Who am I? Who do you want me to be? Who do I want me to be? Do my friends like me or do I need to do things so that they can like me?

I am a teenager, and I am trying to find myself in this world, I am learning new things, being exposed to things that I sometimes do not want to be exposed to…yet.

I have my own phone and my world are the Internet, Instagram, YouTube and TikTok, my world is what I see and what I hear.  I go to school, and I am vulnerable to everything that are “Up and Coming”, I need to fit in with it, or I will not be cool.  I have challenges to face at home and at school, what am I supposed to do?

As a parent you try to protect your children, but the reality is that you cannot hide them from the internet, and you cannot control what they are being exposed to all the time.

One of the biggest challenges your children, especially teenagers, are facing now is how to handle the pressure from social media.  The pressure to look a certain way or be a certain way.  The “influencers” have become role models and often they show a life that is completely fake on social media, yet it is seen as the norm and what is being aspired to.

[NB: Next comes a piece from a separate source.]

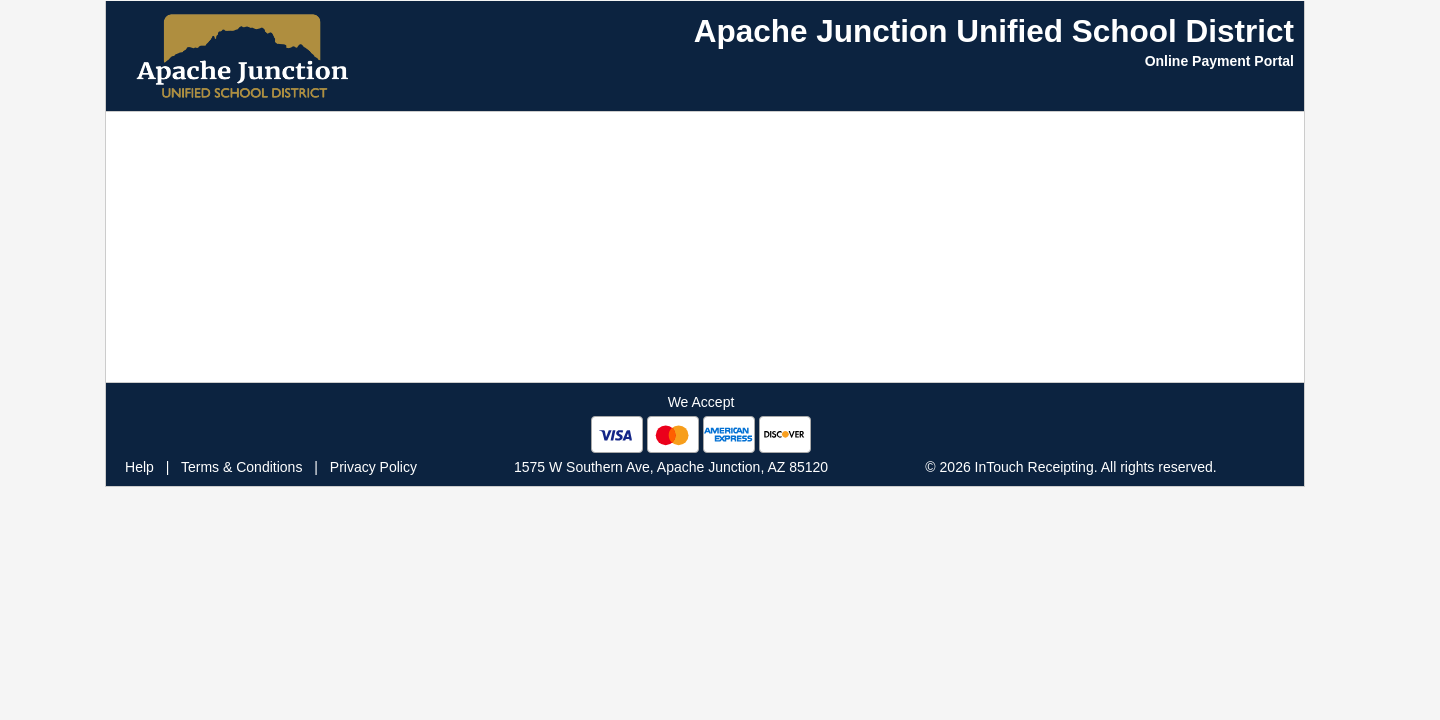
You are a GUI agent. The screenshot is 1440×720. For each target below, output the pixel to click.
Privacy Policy (373, 467)
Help (139, 467)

They go to school and compare themselves to each other, they ask themselves questions like:

Am I more thin or beautiful than the girl next to me, am I more pretty, does my selfie look like the girl I am following on Instagram?  What do I do to look bigger, more manly?  Do my friends like me because I drank with them at that party?  Do I need to have sex to be part of the group?  Am I cool because I have a drink in my hand like the people on Facebook?

They might think that because everyone else is doing it, that it is ok. 

The fact is that there is a lot of pressure on children today, apart from the schoolwork and challenges they would normally face.  They are more vulnerable to being bullied, to have low self-esteem and develop mental health disorders like anxiety and depression.

Yes, parents cannot protect them against everything, but it is important to “check-in” with your children and talk to them about how they experience the world around them.